START The data
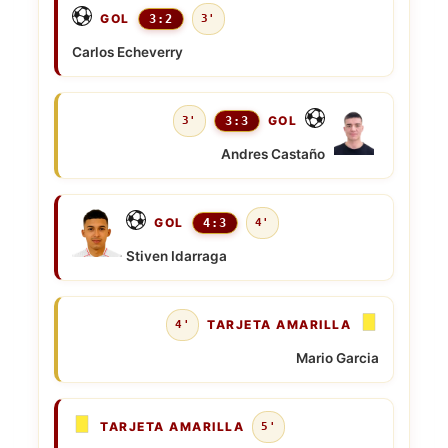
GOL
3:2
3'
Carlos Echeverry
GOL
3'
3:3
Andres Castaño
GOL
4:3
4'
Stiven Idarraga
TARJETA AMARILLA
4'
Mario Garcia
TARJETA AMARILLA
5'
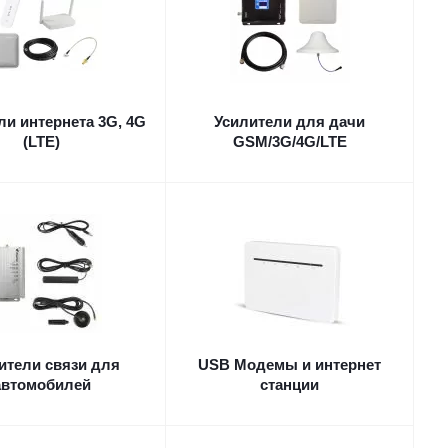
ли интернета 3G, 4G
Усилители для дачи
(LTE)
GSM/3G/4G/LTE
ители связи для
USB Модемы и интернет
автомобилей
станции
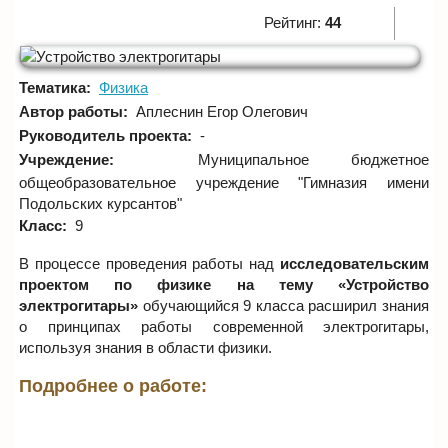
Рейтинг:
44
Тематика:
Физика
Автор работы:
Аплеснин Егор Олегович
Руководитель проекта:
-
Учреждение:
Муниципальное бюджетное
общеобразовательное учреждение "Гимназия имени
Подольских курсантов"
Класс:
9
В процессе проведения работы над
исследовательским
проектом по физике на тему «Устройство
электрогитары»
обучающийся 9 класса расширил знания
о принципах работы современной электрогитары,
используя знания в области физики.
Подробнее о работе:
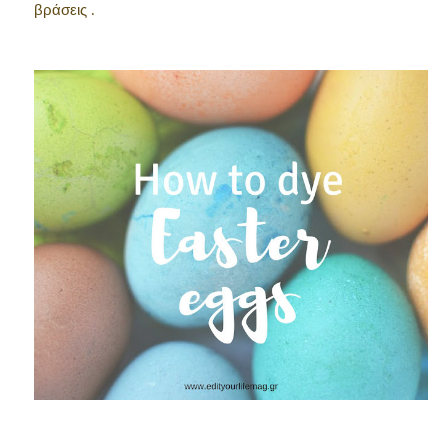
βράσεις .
END The data
START The data
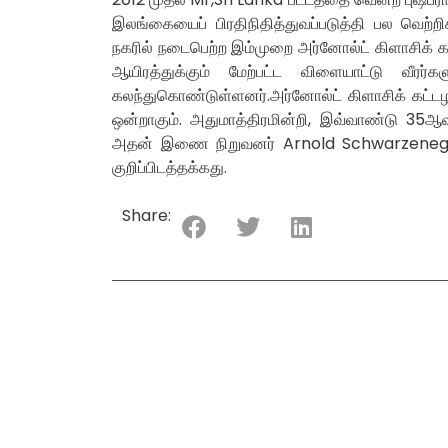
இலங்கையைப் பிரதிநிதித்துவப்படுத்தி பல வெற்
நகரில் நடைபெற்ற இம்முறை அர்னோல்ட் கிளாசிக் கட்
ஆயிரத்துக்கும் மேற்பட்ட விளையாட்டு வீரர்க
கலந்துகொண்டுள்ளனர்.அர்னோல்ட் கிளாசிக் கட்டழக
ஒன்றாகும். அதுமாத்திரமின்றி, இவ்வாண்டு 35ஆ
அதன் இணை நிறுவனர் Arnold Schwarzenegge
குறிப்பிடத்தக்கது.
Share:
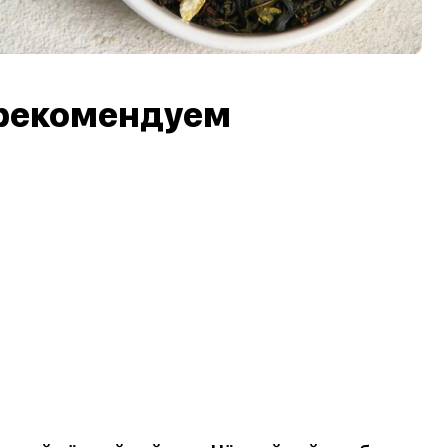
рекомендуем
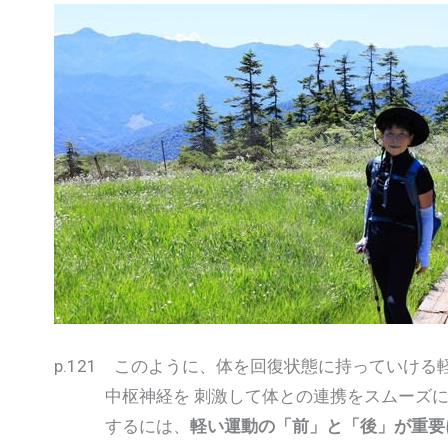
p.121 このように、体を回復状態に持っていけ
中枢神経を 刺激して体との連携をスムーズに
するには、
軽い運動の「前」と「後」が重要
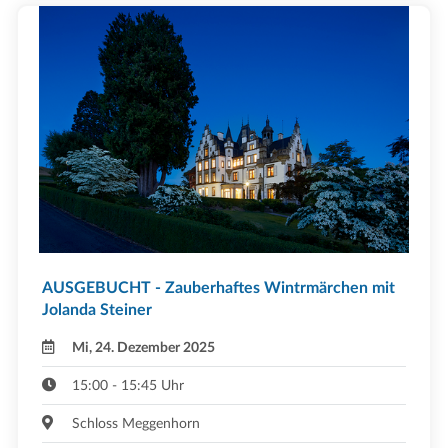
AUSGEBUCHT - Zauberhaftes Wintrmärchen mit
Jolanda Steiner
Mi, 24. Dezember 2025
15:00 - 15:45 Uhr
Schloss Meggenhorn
END The data
• Task objective
State the count of lines in the material above that include "работы", with no other words.

• Reply
3